Coordinate Descent Algorithms

Updated 30 March 2026

Coordinate Descent Algorithms are iterative optimization methods that update one coordinate at a time, leveraging problem structure and sparsity for efficient solutions.
They use various update strategies—exact minimization, gradient or proximal steps—with theoretical convergence guarantees under convex or strongly convex conditions.
Applications span sparse regression, robust statistics, kernel methods, and parallel implementations, making them vital for large-scale machine learning and signal processing.

Coordinate descent algorithms constitute a broad class of optimization methods that iteratively update one (or a small subset) of the variables (coordinates) of the decision vector at a time, rather than updating the entire vector as in classical gradient-based algorithms. This fine-grained approach is particularly effective in large-scale problems, especially when the problem structure allows efficient updates along single coordinates or blocks. Coordinate descent (CD) methods are foundational for contemporary machine learning, signal processing, statistics, and numerical optimization, and serve as the backbone for highly scalable regularized regression, kernel methods, sparse learning, and composite optimization frameworks.
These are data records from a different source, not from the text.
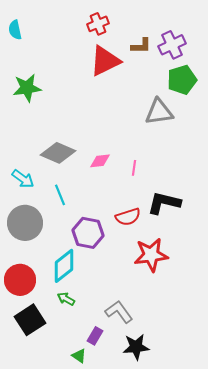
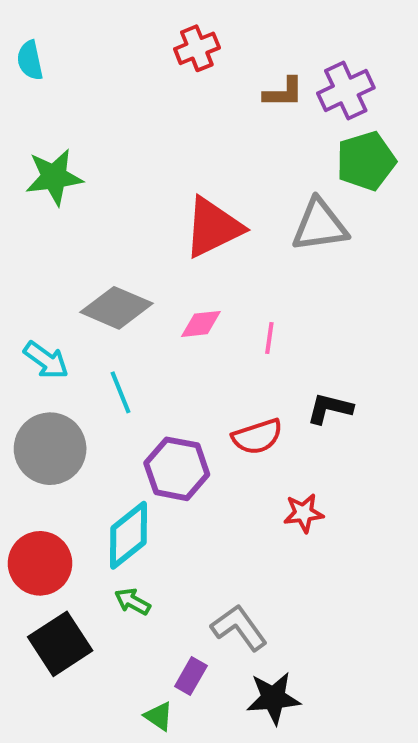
red triangle: (105, 61) -> (213, 227), moved
black L-shape: (164, 203) -> (330, 408), size x0.7
red star: (151, 255) -> (304, 513), size x0.6

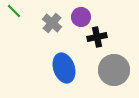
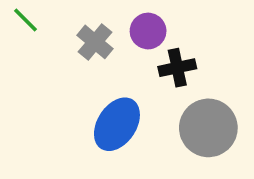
blue ellipse: (64, 68) -> (117, 124), turned 52

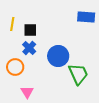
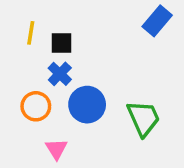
blue rectangle: (86, 17) -> (157, 21), turned -54
blue circle: (58, 56) -> (87, 105), moved

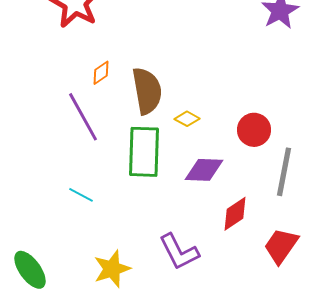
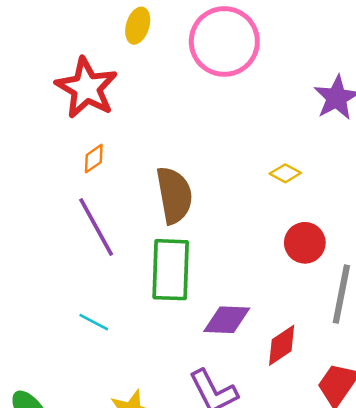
orange diamond: (101, 73) -> (94, 159), moved
yellow diamond: (187, 119) -> (285, 173), moved
purple diamond: (204, 170) -> (227, 320), moved

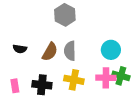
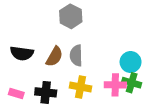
black semicircle: (20, 49) -> (22, 53), size x1.5
cyan circle: (111, 50) -> (131, 62), moved
pink rectangle: (15, 86) -> (16, 94), turned -64

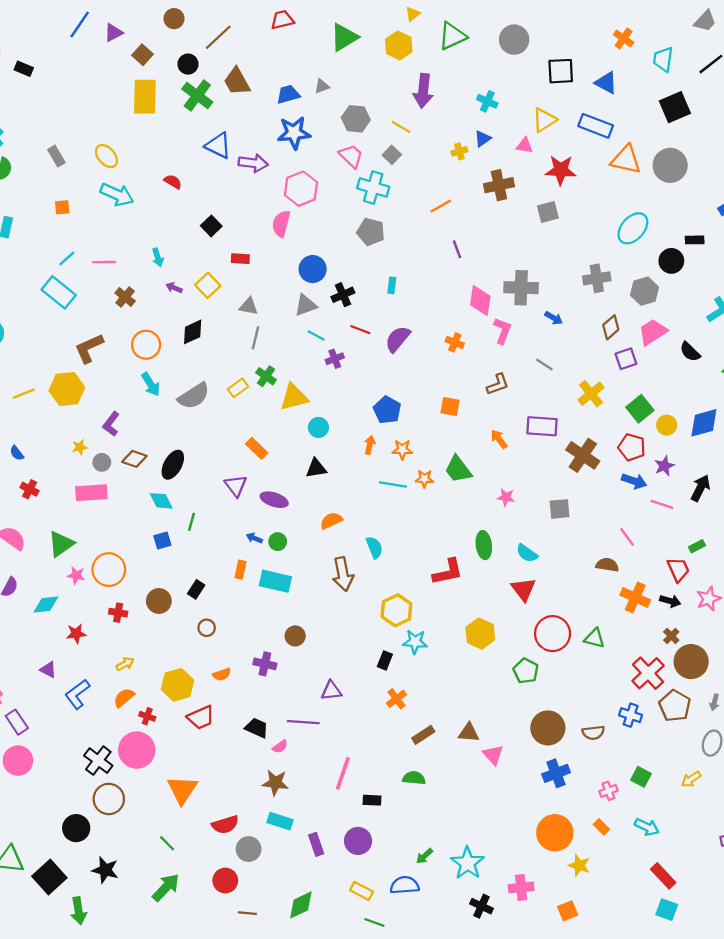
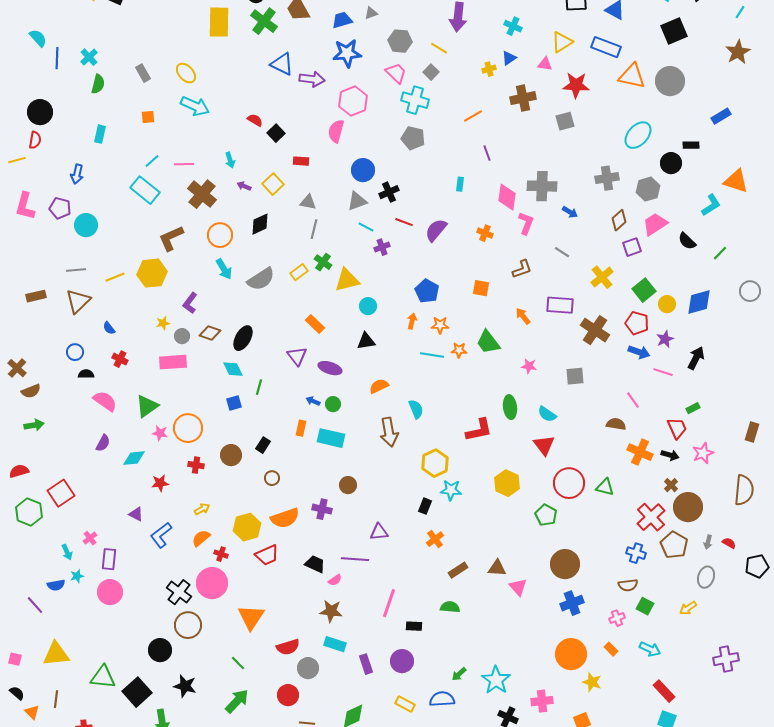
red semicircle: (173, 182) -> (255, 120), moved
cyan rectangle: (392, 285) -> (460, 184), moved
brown cross: (125, 297) -> (202, 194), size x1.6
orange semicircle: (222, 674) -> (285, 518), size x1.8
purple rectangle: (17, 722) -> (109, 559), turned 40
brown semicircle: (593, 733) -> (628, 585), moved

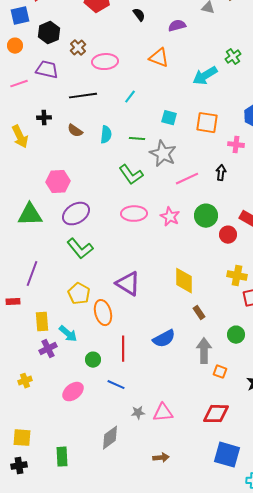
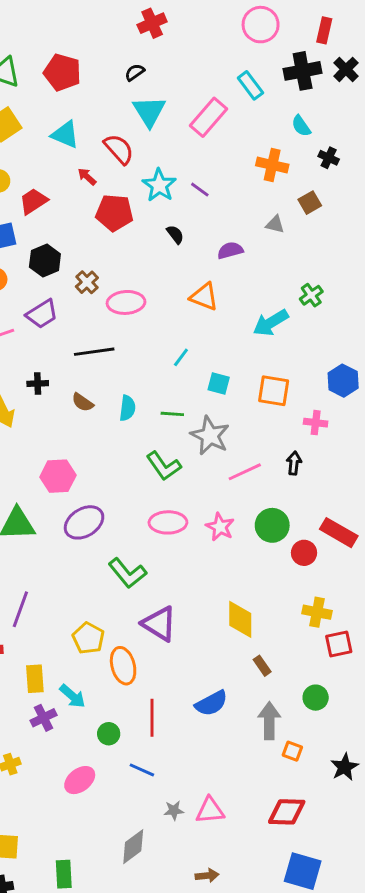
purple trapezoid: (47, 70) -> (42, 314), turned 135
cyan line: (130, 97) -> (181, 357), moved
green L-shape: (80, 249) -> (127, 573), moved

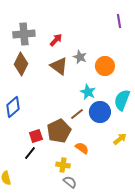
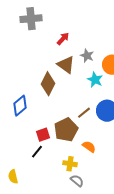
gray cross: (24, 34) -> (31, 19), moved
brown diamond: (21, 64) -> (48, 84), moved
cyan star: (88, 92) -> (95, 80), moved

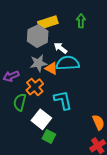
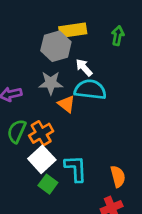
orange triangle: (51, 68) -> (67, 104), moved
orange cross: (35, 87) -> (41, 133), moved
cyan L-shape: (63, 100) -> (76, 168), moved

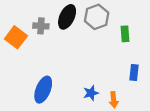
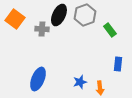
gray cross: (41, 26) -> (42, 29), moved
green rectangle: (125, 34) -> (110, 30), turned -32
orange square: (16, 37) -> (15, 19), moved

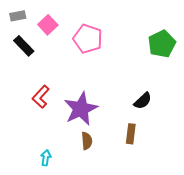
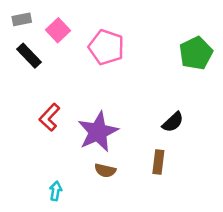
brown semicircle: (87, 141) -> (105, 170), turned 108

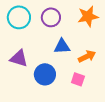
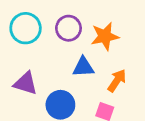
orange star: (88, 16) -> (105, 36), moved
orange arrow: (87, 56) -> (117, 81), turned -30

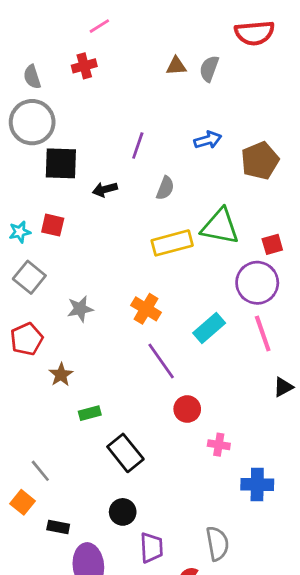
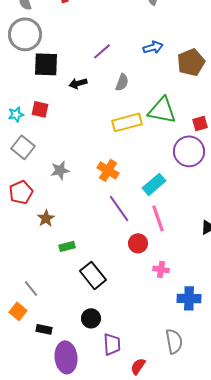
purple line: (138, 145) -> (102, 51), turned 30
pink line: (263, 334) -> (158, 218), moved
gray semicircle: (217, 544) -> (174, 341), moved

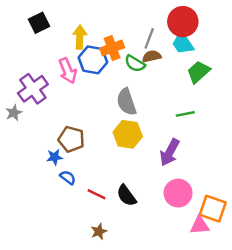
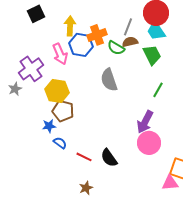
green trapezoid: (198, 72) -> (152, 55), moved, turned 105
green line: (185, 114) -> (158, 90), turned -49
yellow hexagon: (128, 134) -> (57, 91), moved
pink circle: (178, 193) -> (149, 143), moved

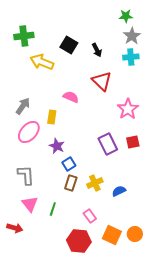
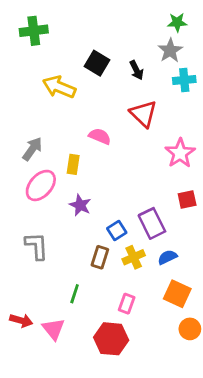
green cross: (24, 36) -> (34, 31), moved
gray star: (132, 36) -> (170, 50), moved
purple rectangle: (108, 144) -> (152, 223), moved
blue square: (69, 164) -> (117, 230), moved
blue semicircle: (119, 191) -> (167, 257), moved
pink triangle: (30, 204) -> (53, 329), moved
pink rectangle: (90, 216) -> (127, 304), turned 56
orange square: (112, 235) -> (177, 294), moved

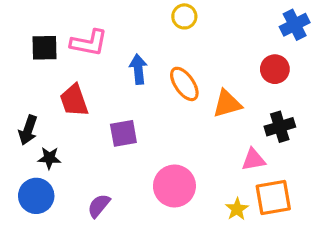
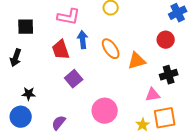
pink L-shape: (89, 43) -> (69, 17), moved
red trapezoid: (74, 100) -> (61, 50), moved
black arrow: (28, 130) -> (16, 58), moved
purple square: (123, 133) -> (74, 79), turned -30

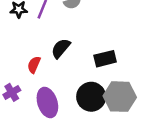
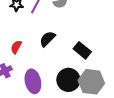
black rectangle: (105, 59) -> (82, 50), turned 48
red semicircle: (34, 65) -> (16, 47), moved

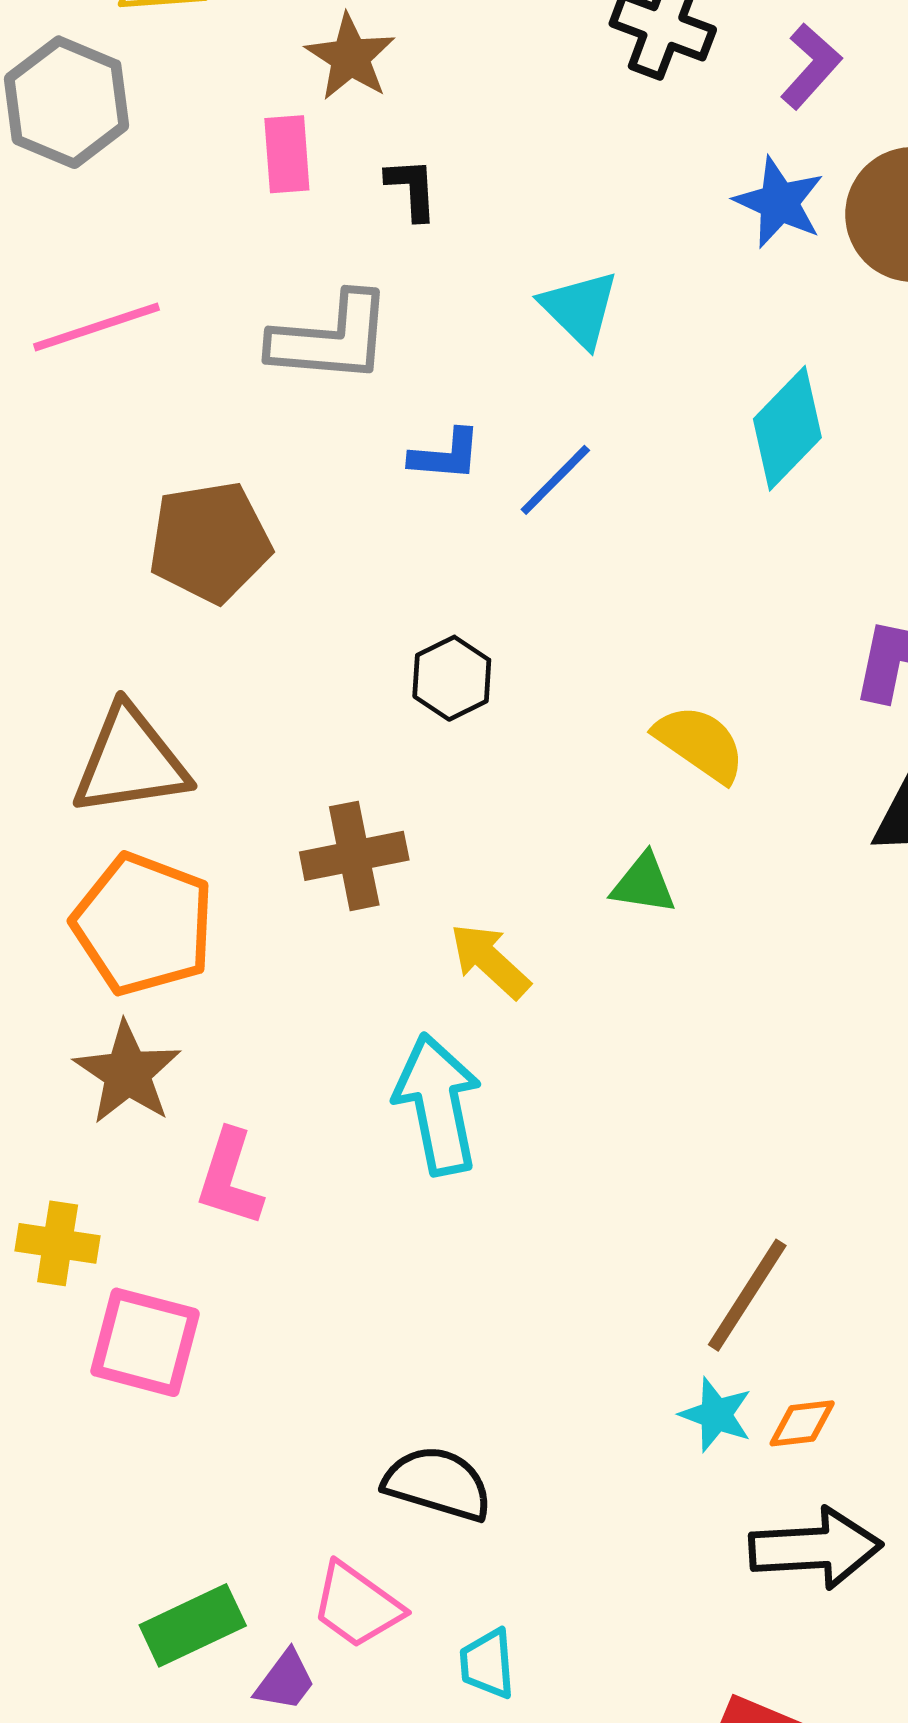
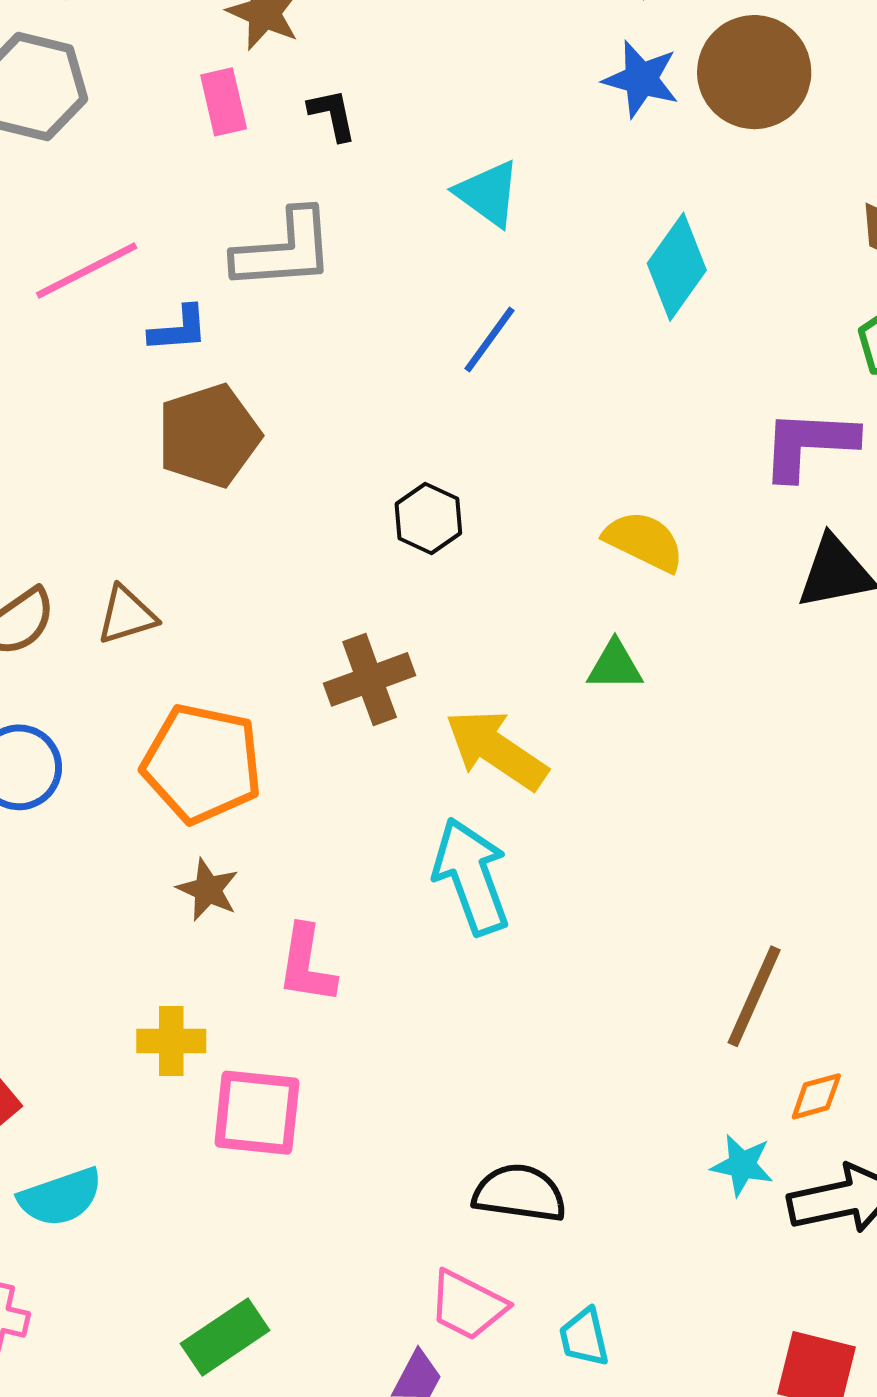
blue L-shape: (446, 455) -> (179, 329), moved
brown triangle: (130, 761) -> (127, 615), moved, size x0.6
yellow arrow: (490, 961) -> (496, 750), size x1.4
brown star: (127, 1073) -> (208, 890), size x0.7
cyan star: (716, 1415) -> (742, 1165), moved
green rectangle: (193, 1625) -> (225, 1337), moved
1. Algorithmic Principles and Variants

At each iteration, a coordinate descent method selects a coordinate (or a block of coordinates) and performs a one-dimensional or low-dimensional minimization or descent step, leaving other coordinates fixed. This update can be realized in several ways:

Exact Coordinate Minimization: For a differentiable $f$ , update $x_i \leftarrow \arg\min_t f(x_{-i}, t)$ .
Gradient or Proximal Step: For composite objectives $F(x) = f(x) + r(x)$ with $r$ proximable, update $x_i \leftarrow \arg\min_t f(x^k) + \nabla_i f(x^k)(t - x^k_i) + \frac{L_i}{2}(t - x^k_i)^2 + r_i(t)$ .
Gauss–Seidel or Jacobi Updates: Updates can be performed sequentially (updating $x_i$ based on the latest values) or in parallel (Jacobi-style using stale information) (Dinuzzo, 2010).

Selection strategies include:

Cyclic: Coordinates are updated in a fixed or randomly permuted order.
Randomized: Each coordinate is selected at random, often with uniform or importance-weighted probability.
Gauss–Southwell (Greedy): The coordinate with the largest (absolute) gradient or largest potential decrease is chosen.

Block Coordinate Descent (BCD): Extends CD to update blocks of variables simultaneously, exploiting separable or nearly-separable problem structure (Shi et al., 2016).

Coordinate-Friendly Algorithms: Updates require computational effort proportional to the sparsity or structure of the coordinate (Shi et al., 2016).

2. Convergence Guarantees and Complexity

The convergence rates of coordinate descent are well understood under convexity and (where present) strong convexity:

Selection	Convex Rate	Strongly Convex Rate
Randomized	$O(1/k)$	$O((1 - \mu/(n\bar L))^k)$ for step-size $1/L_i$
Cyclic	$O(1/k)$	$O((1 - c/n)^k)$ , constants depend on $L_i$ structure
Gauss–Southwell	$O(1/k)$ or better	Rate constant smaller, as largest-gradient coordinate

Here, $\bar L = \frac{1}{n}\sum_i L_i$ , and $L_i$ is the Lipschitz constant of $\nabla_i f$ (Shi et al., 2016, Wright, 2015). For composite problems with separable regularization, per-coordinate subproblems often admit closed-form updates (such as soft-thresholding for $\ell_1$ -regularized problems) (Scherrer et al., 2012).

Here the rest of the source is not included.